On Breadth and Depth in Your Academic Career

I was talking with a student and they were complaining that when at conferences, they would try to inject other topics of interest (such as cooking) into discussions with colleagues. Unfortunately, one of the after effects of this was that they were looked at as “not a serious scientist”. There’s an expectation that a scientist must be all depth, only talking and thinking about their sub-field.

As a cross disciplinarian, I have to say that is hogwash. The genesis of so many creative ideas in science has happened because of cross-pollination across disciplines. For example, microwave technology might never have been invented without the intersection of disciplines. We know that the Arts Foster Scientific Success - a large number of Nobel and National Academy members do art in some form or other. Bernstein et al theorize that

“there exist functional connections between scientific talent and arts, crafts, and communications talents so that inheriting or developing one fosters the other.”

Having breadth and depth enables you to make connections that no one else has. It is the hallmark of a curious and creative person. These kinds of people are desparately needed to push science in new directions.
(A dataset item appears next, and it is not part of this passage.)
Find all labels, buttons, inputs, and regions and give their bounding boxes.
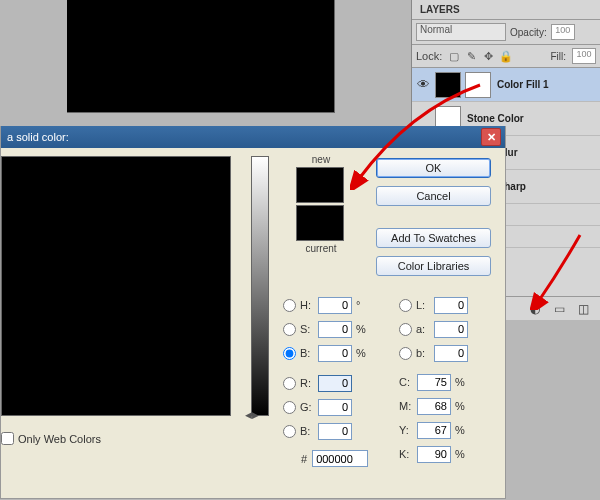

I have a parallel career in performance and improvisational music. Music, for me, is endlessly inspiring and has forced me out of my introverted shell. One of the reasons I took up cello is that I can play many roles; accompanist, rhythm, solo. This flexibility in playing music has translated to my flexibility in collaboration. Being able to adjust to new circumstances and improvise new ideas to explore is a critical component of being a responsible scientist. My background improvisation has helped me pivot ideas. I have become less attached to dogmatic ideas. Many of my good ideas come from idle wondering about data that has captured my imagination. This is part of the reason why I teach students how to explore their data.